Would you count the lines in the material below that include the string "element"? Only the number is needed.
*** Opening of EXTRACTED ENTRIES ***
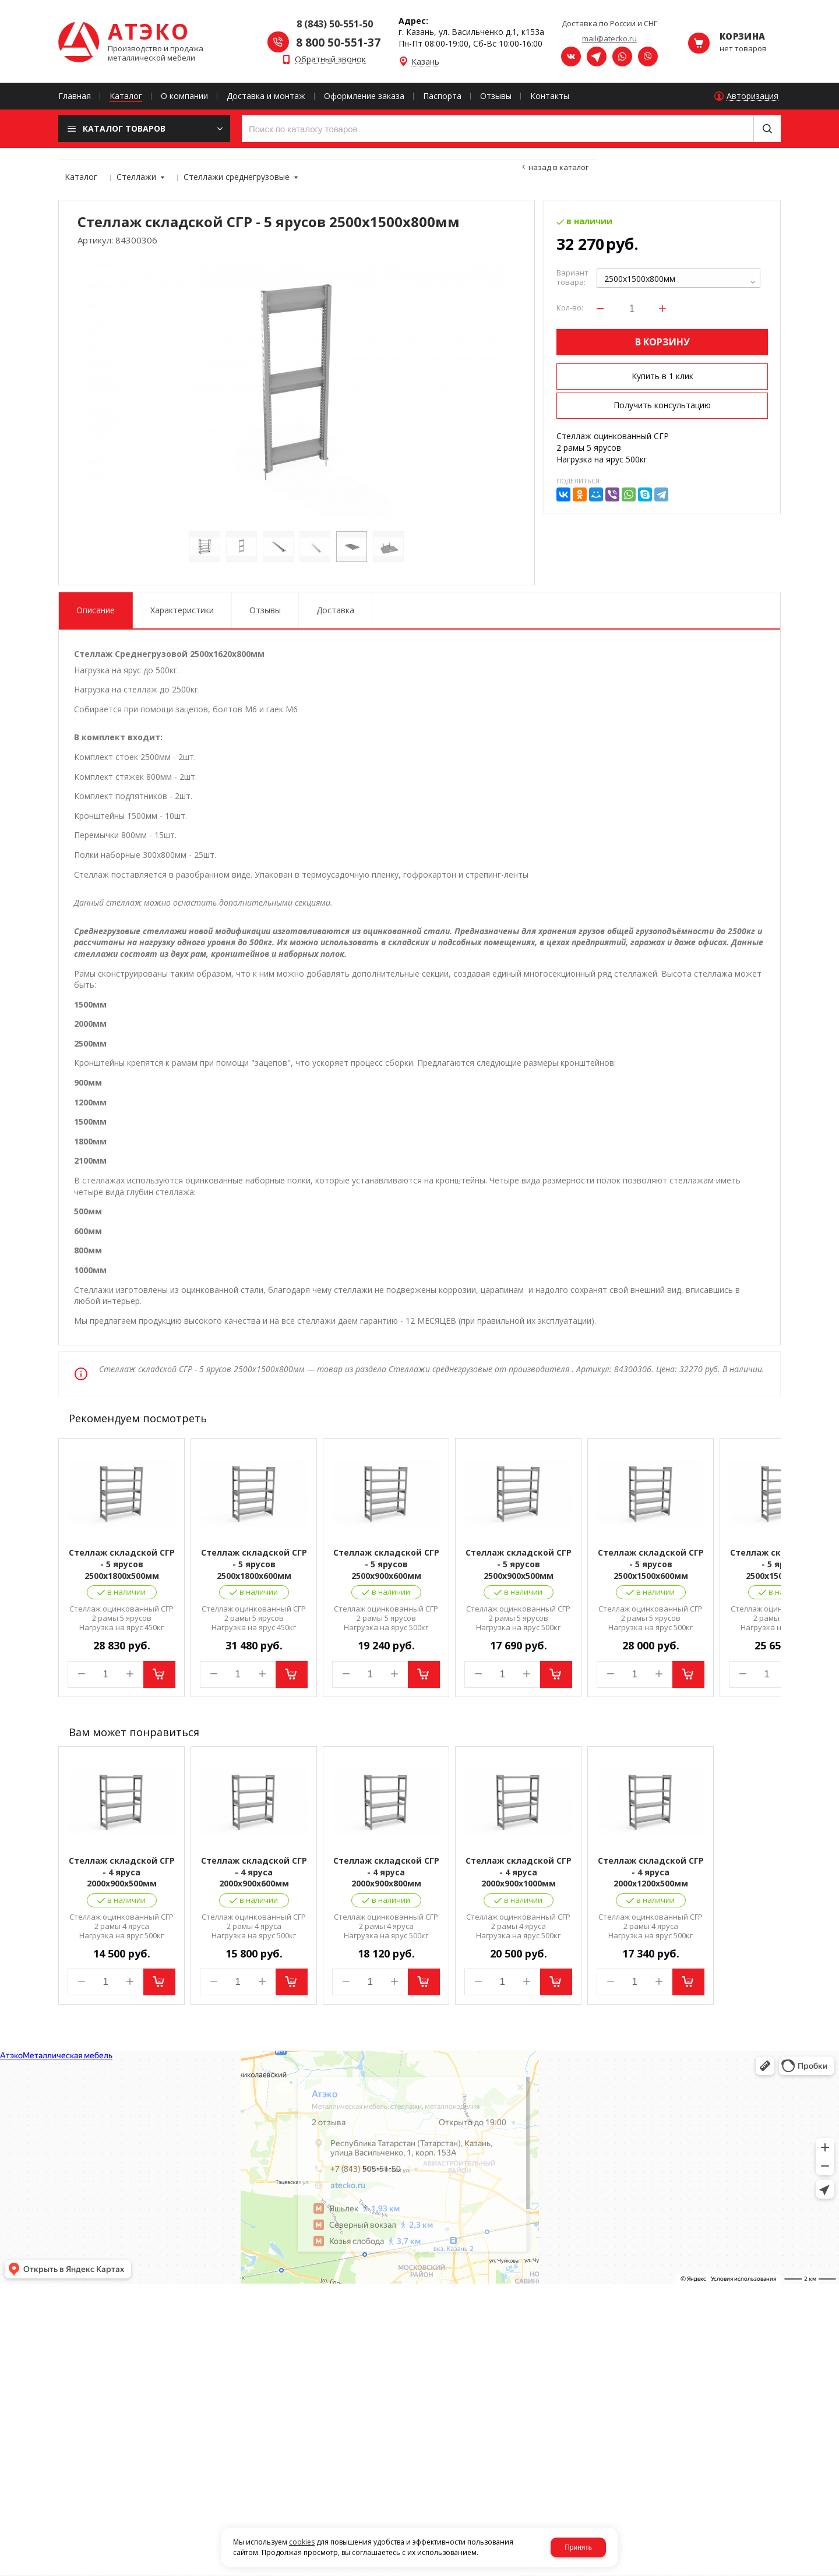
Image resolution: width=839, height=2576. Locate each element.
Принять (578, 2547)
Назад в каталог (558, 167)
*** Close of EXTRACTED ENTRIES ***
*** Opening of EXTRACTED ENTRIES ***
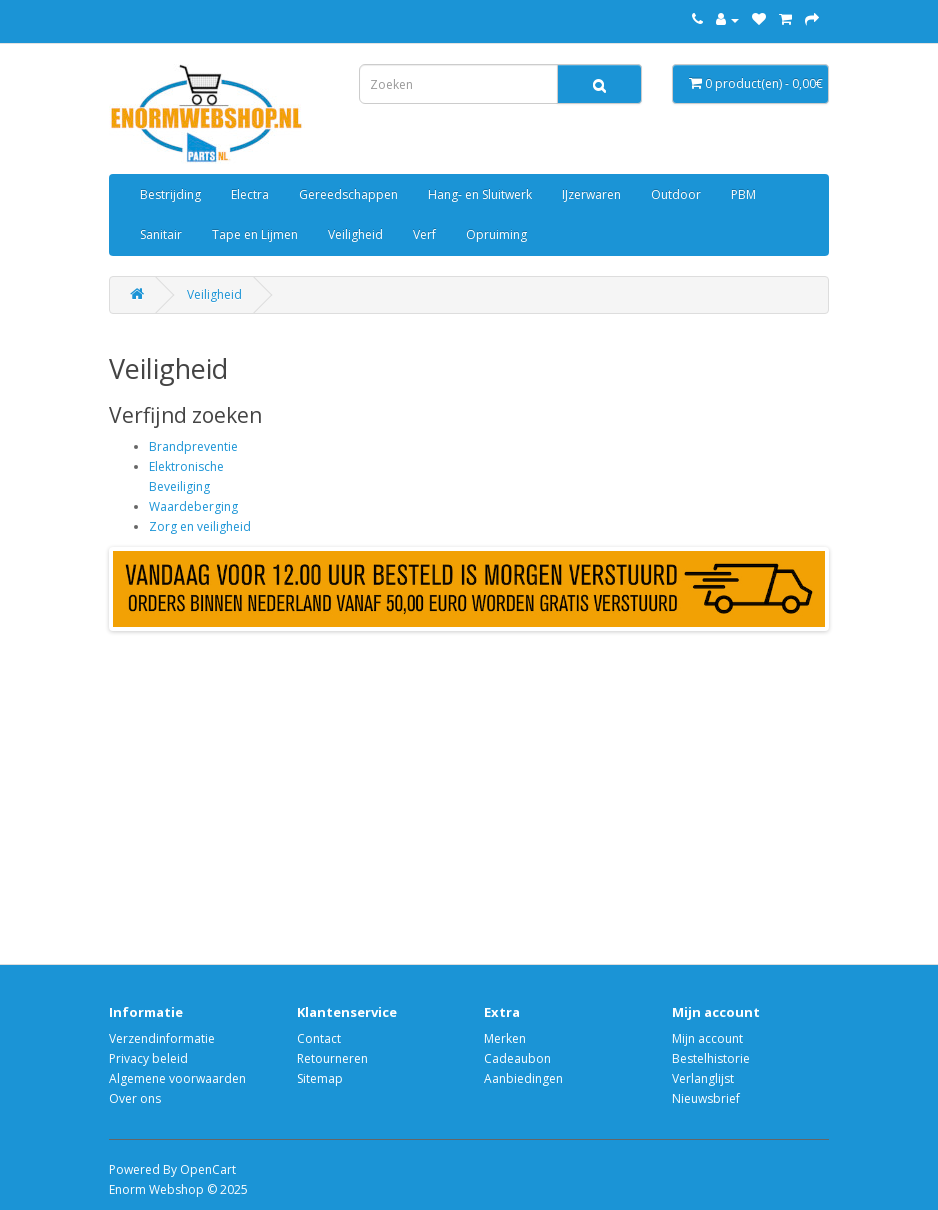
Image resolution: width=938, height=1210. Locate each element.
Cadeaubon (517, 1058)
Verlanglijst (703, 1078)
*** Close of EXTRACTED ENTRIES ***
# RESULT OF THIS TASK
2